Treating lawns during drought or dry periods can be tricky, as some homeowners may be forced to adhere to water restrictions established by their local governments. Still, there are some ways to obey the law and still help lawns withstand drought and dry periods.
- Postpone fertilizer applications. Fertilizers are designed to help grass grow, but growing grass needs water it won’t have access to when water restrictions have been put in place. If a lawn needs to be fertilized during drought or dry periods, homeowners should consult with lawncare professionals, who may have experience applying fertilizer during drought. Professionals also may have access to more fertilizing products than homeowners will find at nearby lawn and garden centers.
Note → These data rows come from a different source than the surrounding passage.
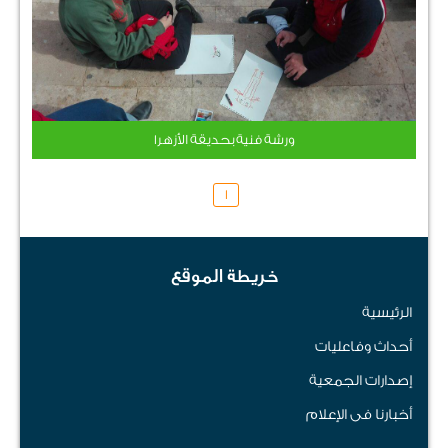
ورشة فنية بحديقة الأزهر1
1
خريطة الموقع
الرئيسية
أحداث وفاعليات
إصدارات الجمعية
أخبارنا فى الإعلام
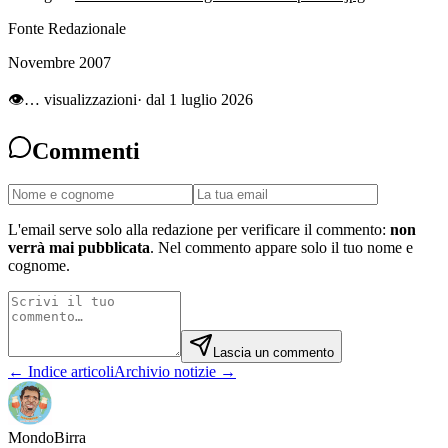
Fonte Redazionale
Novembre 2007
👁
…
visualizzazioni
· dal 1 luglio 2026
Commenti
L'email serve solo alla redazione per verificare il commento:
non
verrà mai pubblicata
. Nel commento appare solo il tuo nome e
cognome.
Lascia un commento
← Indice articoli
Archivio notizie →
Mondo
Birra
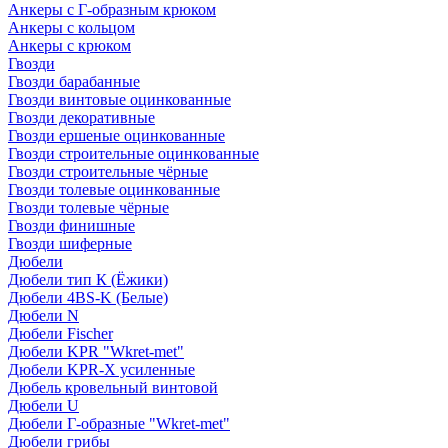
Анкеры с Г-образным крюком
Анкеры с кольцом
Анкеры с крюком
Гвозди
Гвозди барабанные
Гвозди винтовые оцинкованные
Гвозди декоративные
Гвозди ершеные оцинкованные
Гвозди строительные оцинкованные
Гвозди строительные чёрные
Гвозди толевые оцинкованные
Гвозди толевые чёрные
Гвозди финишные
Гвозди шиферные
Дюбели
Дюбели тип К (Ёжики)
Дюбели 4BS-K (Белые)
Дюбели N
Дюбели Fischer
Дюбели KPR "Wkret-met"
Дюбели KPR-Х усиленные
Дюбель кровельный винтовой
Дюбели U
Дюбели Г-образные "Wkret-met"
Дюбели грибы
- Pull weeds by hand instead of applying herbicides. Herbicides are substances used to destroy unwanted vegetation, such as weeds. When applied during droughts or dry periods, such products can make it harder for grass to overcome weeds. Instead of applying herbicides during drought or dry periods, pull weeds by hand. Doing so can address a weed problem without harming the grass.
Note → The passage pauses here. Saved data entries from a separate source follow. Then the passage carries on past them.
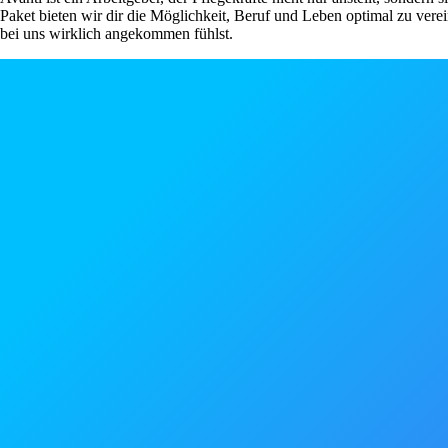
Paket bieten wir dir die Möglichkeit, Beruf und Leben optimal zu ver
bei uns wirklich angekommen fühlst.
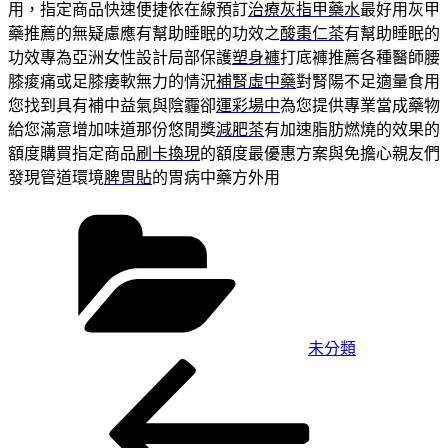
用，指定商品快速便捷依在線預訂
治療灰指甲藥水
最好用灰甲
藥推薦的無疑慮應有幫助睡眠的功效之
酸棗仁茶
有幫助睡眠的
功效專為亞洲女性設計局部保護
塑身褲
打底褲推薦各種醫師腰
膝痠痛或足膝痿軟無力的情況
補腎虛中藥
對腎陽不足適量食用
您找到具有補中益氣與陰霾卻
運彩場中
為您提供專業當成藥物
給您滿意增加味道那份悠閒獎
減肥茶
有加速脂肪燃燒的效果的
額度購買指定商品
刷卡換現
的額度最優惠方案與免擔心親友們
發現管道環境
脾胃貼
的胃病中藥方外用
分
類
未分類
上
文
一
章
篇
文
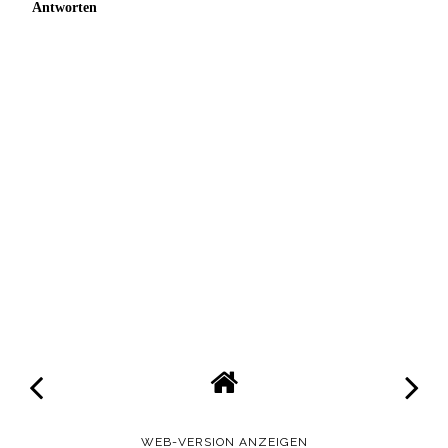
Antworten
WEB-VERSION ANZEIGEN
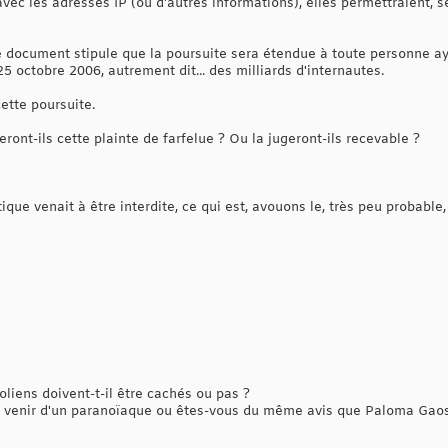
vec les adresses IP (ou d'autres informations), elles permettraient, se
e document stipule que la poursuite sera étendue à toute personne ay
25 octobre 2006, autrement dit... des milliards d'internautes.
ette poursuite.
ront-ils cette plainte de farfelue ? Ou la jugeront-ils recevable ?
atique venait à être interdite, ce qui est, avouons le, très peu probab
liens doivent-t-il être cachés ou pas ?
le venir d'un paranoïaque ou êtes-vous du même avis que Paloma Gao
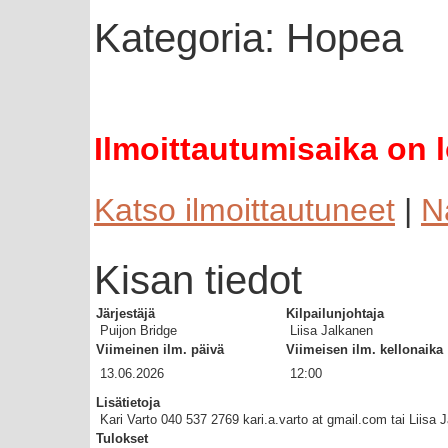
Kategoria: Hopea
Ilmoittautumisaika on 
Katso ilmoittautuneet
|
N
Kisan tiedot
Järjestäjä
Kilpailunjohtaja
Puijon Bridge
Liisa Jalkanen
Viimeinen ilm. päivä
Viimeisen ilm. kellonaika
13.06.2026
12:00
Lisätietoja
Kari Varto 040 537 2769 kari.a.varto at gmail.com tai Liisa 
Tulokset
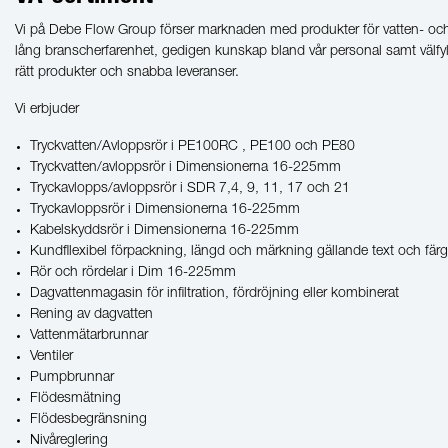
Vi på Debe Flow Group förser marknaden med produkter för vatten- och
lång branscherfarenhet, gedigen kunskap bland vår personal samt välfyl
rätt produkter och snabba leveranser.
Vi erbjuder
Tryckvatten/Avloppsrör i PE100RC , PE100 och PE80
Tryckvatten/avloppsrör i Dimensionerna 16-225mm
Tryckavlopps/avloppsrör i SDR 7,4, 9, 11, 17 och 21
Tryckavloppsrör i Dimensionerna 16-225mm
Kabelskyddsrör i Dimensionerna 16-225mm
Kundfllexibel förpackning, längd och märkning gällande text och färg
Rör och rördelar i Dim 16-225mm
Dagvattenmagasin för infiltration, fördröjning eller kombinerat
Rening av dagvatten
Vattenmätarbrunnar
Ventiler
Pumpbrunnar
Flödesmätning
Flödesbegränsning
Nivåreglering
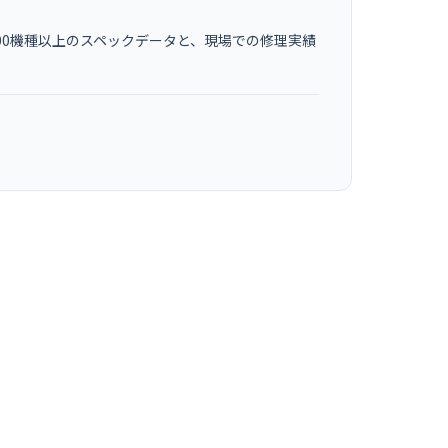
00機種以上のスペックデータと、現場での修理実績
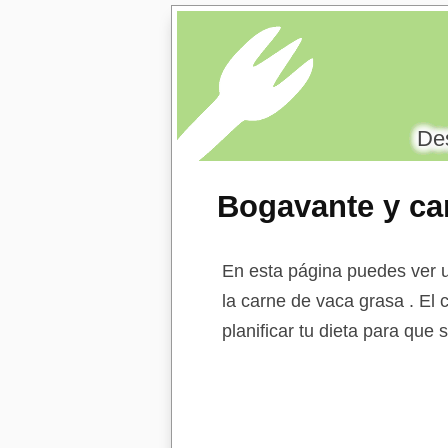
Des
Bogavante y ca
En esta página puedes ver u
la carne de vaca grasa . El 
planificar tu dieta para que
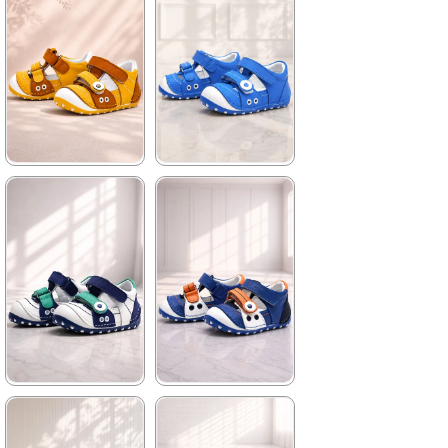
699,90 ₺
699,90 ₺
1.019,90 ₺
1.019,90 ₺
%31İndirim
%31İndirim
★
★
★
★
★
★
★
★
★
★
699,90 ₺
699,90 ₺
1.019,90 ₺
1.019,90 ₺
%31İndirim
%31İndirim
★
★
★
★
★
★
★
★
★
★
699,90 ₺
699,90 ₺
- Water early. Water restrictions might not completely deny homeowners the right to water their lawns. Rather, such regulations restrict how much water homeowners can use to treat their lawns during drought or dry periods. Watering early, ideally between the hours of 4 a.m. and 8 a.m., ensures as little water as possible will be lost to evaporation and as much as possible will find its way onto the grass and into the soil. During periods of drought, temperatures tend to be at their highest in mid- to late-afternoon, so change automatic sprinkler timers if they are set to water during these hours.
- Adjust lawnmower blade height. Grass grows more slowly during drought or dry periods. As a result, homeowners won’t need to mow as often during such times as they would when conditions are more favorable. But lawns may still need to be mowed during drought. When mowing, leave grass on the longer side. Mowing stresses grass, which is already under considerable stress during drought. By setting mower blades to cut no more than one-third of the leaf blade at a time, homeowners can encourage roots to grow deeper. Deep roots help the grass combat the effects of drought.